■ Aim of the exercise
Pull every line with "Красный" from the data below and copy it.

(Data records)
== Segment start ==
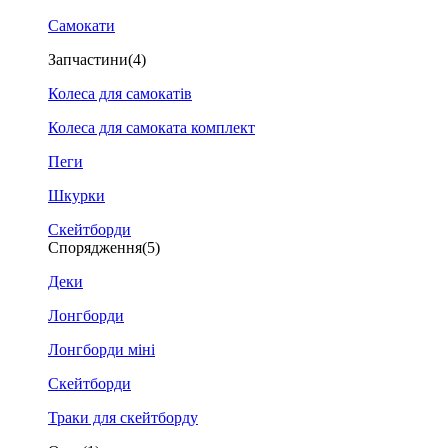
Самокати
Запчастини
(4)
Колеса для самокатів
Колеса для самоката комплект
Пеги
Шкурки
Скейтборди
Спорядження
(5)
Деки
Лонгборди
Лонгборди міні
Скейтборди
Траки для скейтборду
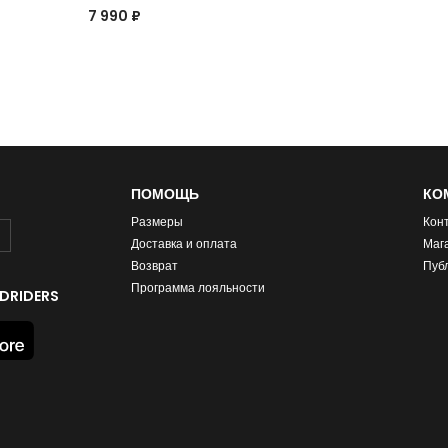
7 990 ₽
ПОМОЩЬ
КО
Размеры
Кон
Доставка и оплата
Маг
Возврат
Пуб
Программа лояльности
DRIDERS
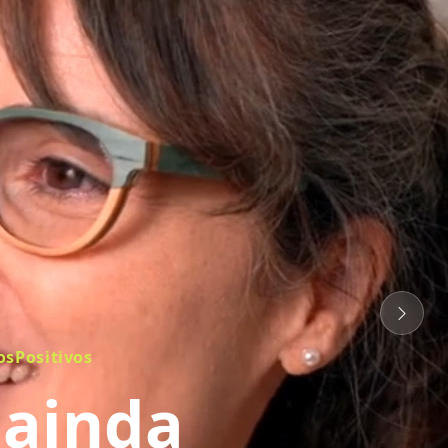
sPositivos
 ainda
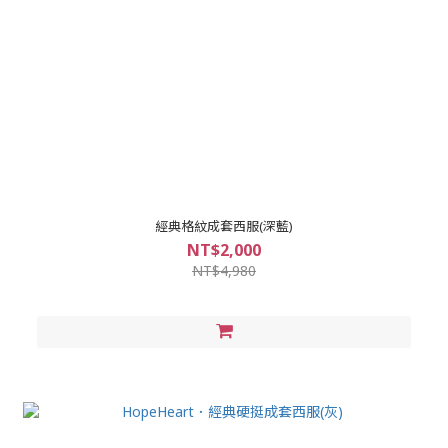
經典格紋成套西服(深藍)
NT$2,000
NT$4,980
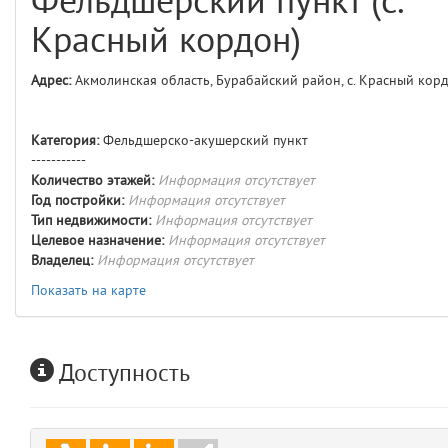
Фельдшерский пункт (с.
comments
4
Красный кордон)
user
5
Адрес:
Акмолинская область, Бурабайский район, с. Красный кор
comments.widgets.index
(app/views/comments/widgets/index.blade.php)
15
blade
Категория:
Фельдшерско-акушерский пункт
Params
-----------
obLevel
0
Количество этажей:
Информация отсутствует
Год постройки:
Информация отсутствует
Тип недвижимости:
Информация отсутствует
__env
1
Целевое назначение:
Информация отсутствует
Владелец:
Информация отсутствует
app
2
Показать на карте
errors
3
Доступность
object
4
elements
5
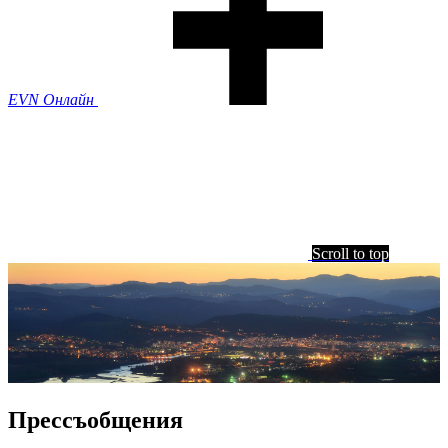
EVN Онлайн
Scroll to top
Прессъобщения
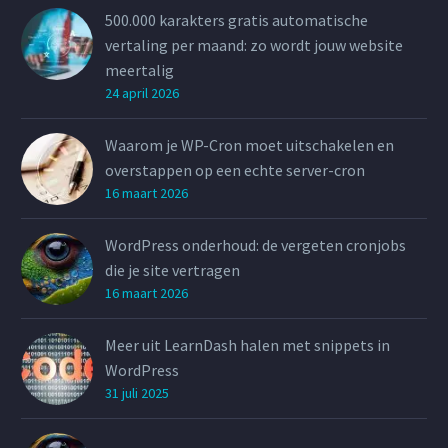
500.000 karakters gratis automatische
vertaling per maand: zo wordt jouw website
meertalig
24 april 2026
Waarom je WP-Cron moet uitschakelen en
overstappen op een echte server-cron
16 maart 2026
WordPress onderhoud: de vergeten cronjobs
die je site vertragen
16 maart 2026
Meer uit LearnDash halen met snippets in
WordPress
31 juli 2025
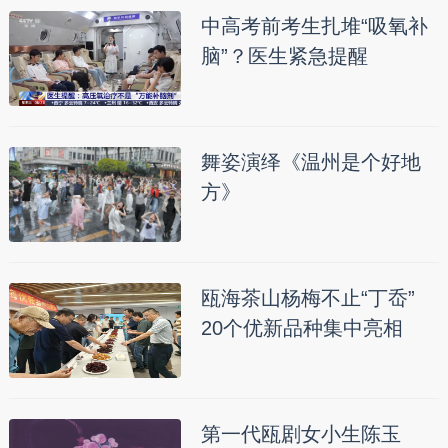
中高考前考生扎堆“吸氧补
脑”？医生紧急提醒
舞姿演绎《温州是个好地
方》
瓯海茶山杨梅不止“丁岙”
20个优新品种集中亮相
第一代瓯剧女小生陈玉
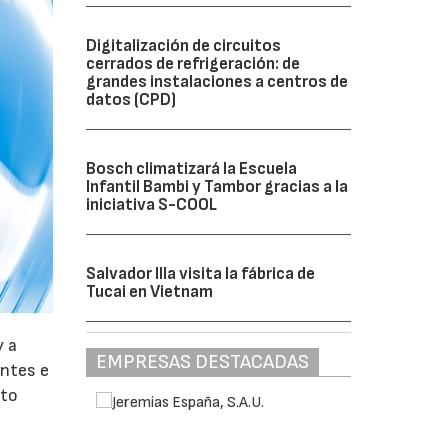
Digitalización de circuitos
cerrados de refrigeración: de
grandes instalaciones a centros de
datos (CPD)
Bosch climatizará la Escuela
Infantil Bambi y Tambor gracias a la
iniciativa S-COOL
Salvador Illa visita la fábrica de
Tucai en Vietnam
y a
EMPRESAS DESTACADAS
antes e
nto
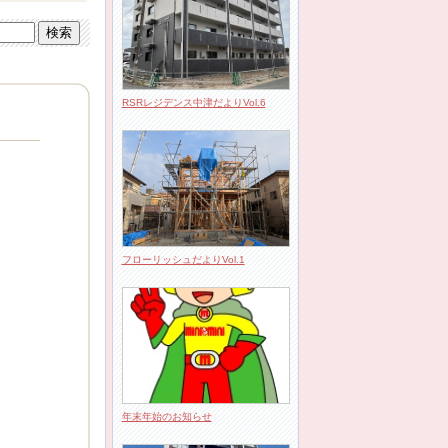
RSRレジデンス中津だよりVol.6
フローリッシュだよりVol.1
年末年始のお知らせ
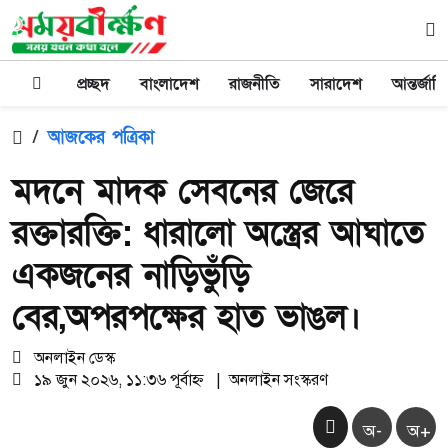
প্রচ্ছদ
বাংলাদেশ
রাজনীতি
সারাদেশ
আন্তর্জাত
/
আজকের পত্রিকা
মদনে মাদক সেবনের জেরে
রক্তারক্তি: ধারালো অস্ত্রের আঘাতে
একজনের নাড়িভুঁড়ি
বের,অপরপক্ষের হাত ভাঙল।
অনলাইন ডেস্ক
১৯ জুন ২০২৬, ১১:৩৬ পূর্বাহ্ন
|
অনলাইন সংস্করণ
অ-
অ+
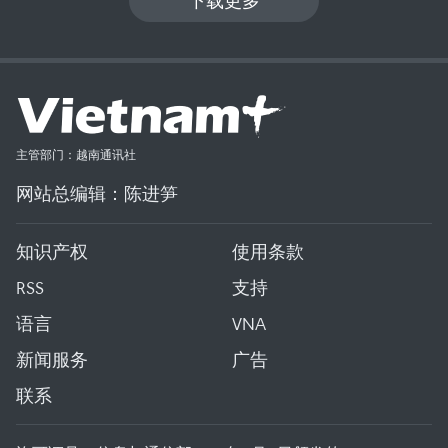
下载更多
主管部门：越南通讯社
网站总编辑：陈进笋
知识产权
使用条款
RSS
支持
语言
VNA
新闻服务
广告
联系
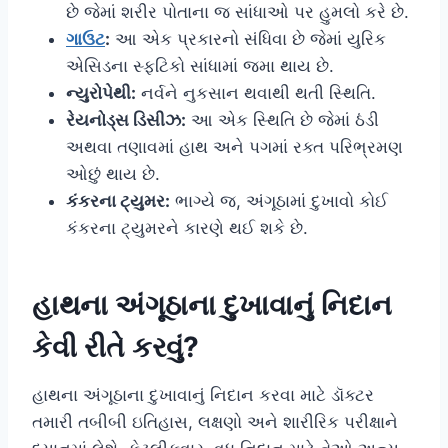
છે જેમાં શરીર પોતાના જ સાંધાઓ પર હુમલો કરે છે.
ગાઉટ
:
આ એક પ્રકારનો સંધિવા છે જેમાં યુરિક
એસિડના સ્ફટિકો સાંધામાં જમા થાય છે.
ન્યુરોપેથી:
નર્વને નુકસાન થવાથી થતી સ્થિતિ.
રેયનોડ્સ ડિસીઝ:
આ એક સ્થિતિ છે જેમાં ઠંડી
અથવા તણાવમાં હાથ અને પગમાં રક્ત પરિભ્રમણ
ઓછું થાય છે.
કંકરના ટ્યુમર:
ભાગ્યે જ, અંગૂઠામાં દુખાવો કોઈ
કંકરના ટ્યુમરને કારણે થઈ શકે છે.
હાથના
અંગૂઠાના દુખાવાનું નિદાન
કેવી રીતે કરવું?
હાથના અંગૂઠાના દુખાવાનું નિદાન કરવા માટે ડૉક્ટર
તમારી તબીબી ઇતિહાસ, લક્ષણો અને શારીરિક પરીક્ષાને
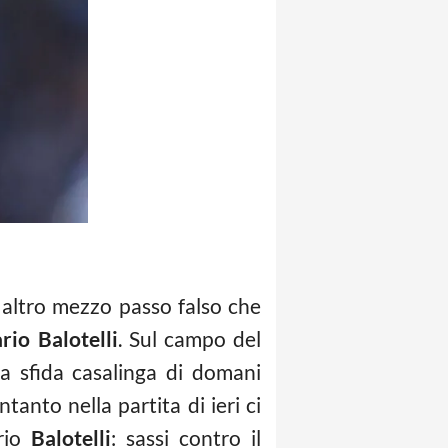
 altro mezzo passo falso che
io Balotelli
. Sul campo del
a sfida casalinga di domani
anto nella partita di ieri ci
rio
Balotelli
: sassi contro il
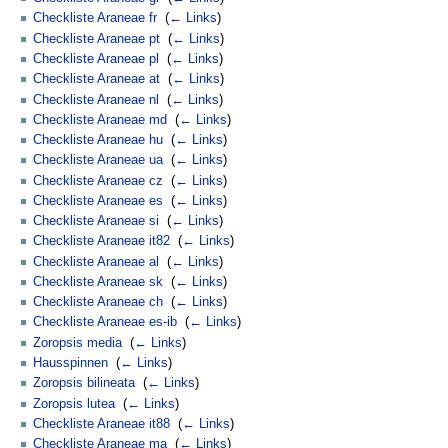
Checkliste Araneae fr
‎
(
← Links
)
Checkliste Araneae pt
‎
(
← Links
)
Checkliste Araneae pl
‎
(
← Links
)
Checkliste Araneae at
‎
(
← Links
)
Checkliste Araneae nl
‎
(
← Links
)
Checkliste Araneae md
‎
(
← Links
)
Checkliste Araneae hu
‎
(
← Links
)
Checkliste Araneae ua
‎
(
← Links
)
Checkliste Araneae cz
‎
(
← Links
)
Checkliste Araneae es
‎
(
← Links
)
Checkliste Araneae si
‎
(
← Links
)
Checkliste Araneae it82
‎
(
← Links
)
Checkliste Araneae al
‎
(
← Links
)
Checkliste Araneae sk
‎
(
← Links
)
Checkliste Araneae ch
‎
(
← Links
)
Checkliste Araneae es-ib
‎
(
← Links
)
Zoropsis media
‎
(
← Links
)
Hausspinnen
‎
(
← Links
)
Zoropsis bilineata
‎
(
← Links
)
Zoropsis lutea
‎
(
← Links
)
Checkliste Araneae it88
‎
(
← Links
)
Checkliste Araneae ma
‎
(
← Links
)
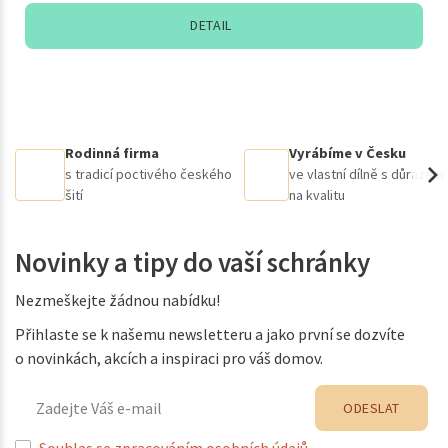
DETAIL
Rodinná firma
Vyrábíme v Česku
s tradicí poctivého českého
ve vlastní dílně s důrazem
šití
na kvalitu
Novinky a tipy do vaší schránky
Nezmeškejte žádnou nabídku!
Přihlaste se k našemu newsletteru a jako první se dozvíte
o novinkách, akcích a inspiraci pro váš domov.
ODESLAT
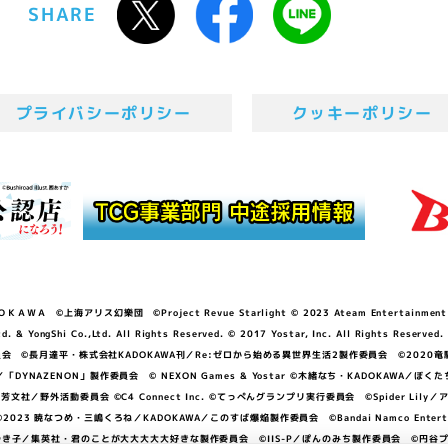
SHARE
プライバシーポリシー
クッキーポリシー
ＷＡ ©上海アリス幻樂団 ©Project Revue Starlight © 2023 Ateam Entertainment Inc. 
Shi Co.,Ltd. All Rights Reserved. © 2017 Yostar, Inc. All Rights Reserved.
N」製作委員会 ©長月達平・株式会社KADOKAWA刊／Re:ゼロから始める異世界生活2製作委員会 ©2020
GGER・雨宮哲／「DYNAZENON」製作委員会 © NEXON Games & Yostar ©木緒なち・KAD
DO ©あfろ・芳文社／野外活動委員会 ©C4 Connect Inc. ©てっぺんグランプリ実行委員会 ©Spider
暁なつめ・三嶋くろね／KADOKAWA／このすば爆焔製作委員会 ©Bandai Namco Entertainment In
子／集英社・君のことが大大大大大好きな製作委員会 ©IIS-P／ぽんのみち製作委員会 ©円谷プロ 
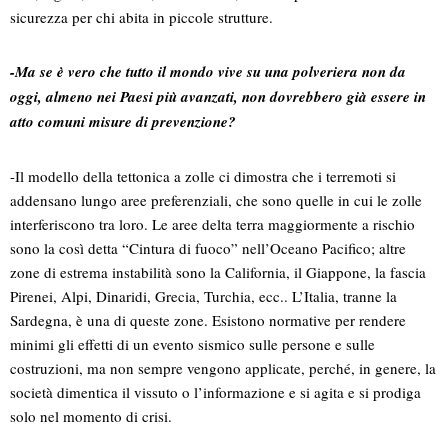
sicurezza per chi abita in piccole strutture.
-Ma se è vero che tutto il mondo vive su una polveriera non da
oggi, almeno nei Paesi più avanzati, non dovrebbero già essere in
atto comuni misure di prevenzione?
-Il modello della tettonica a zolle ci dimostra che i terremoti si
addensano lungo aree preferenziali, che sono quelle in cui le zolle
interferiscono tra loro. Le aree delta terra maggiormente a rischio
sono la così detta “Cintura di fuoco” nell’Oceano Pacifico; altre
zone di estrema instabilità sono la California, il Giappone, la fascia
Pirenei, Alpi, Dinaridi, Grecia, Turchia, ecc.. L’Italia, tranne la
Sardegna, è una di queste zone. Esistono normative per rendere
minimi gli effetti di un evento sismico sulle persone e sulle
costruzioni, ma non sempre vengono applicate, perché, in genere, la
società dimentica il vissuto o l’informazione e si agita e si prodiga
solo nel momento di crisi.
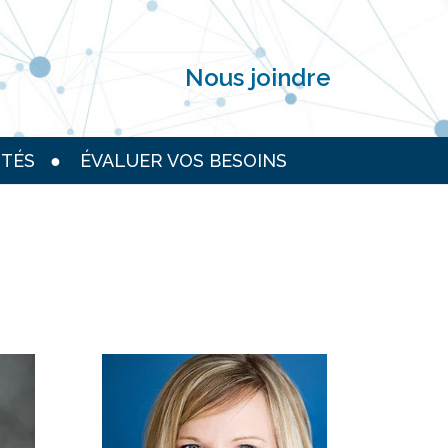
Nous joindre
TÉS
ÉVALUER VOS BESOINS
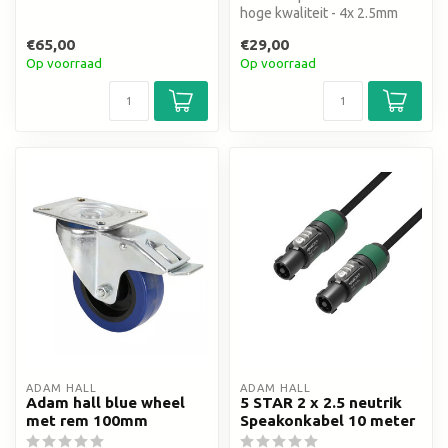
Outdoor use IP54
hoge kwaliteit - 4x 2.5mm
€65,00
€29,00
Op voorraad
Op voorraad
ADAM HALL
ADAM HALL
Adam hall blue wheel
5 STAR 2 x 2.5 neutrik
met rem 100mm
Speakonkabel 10 meter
== Segment end ==
■ Answer to this problem
Красный кордон)
Акмолинская область, Бурабайский район, с. Красный кор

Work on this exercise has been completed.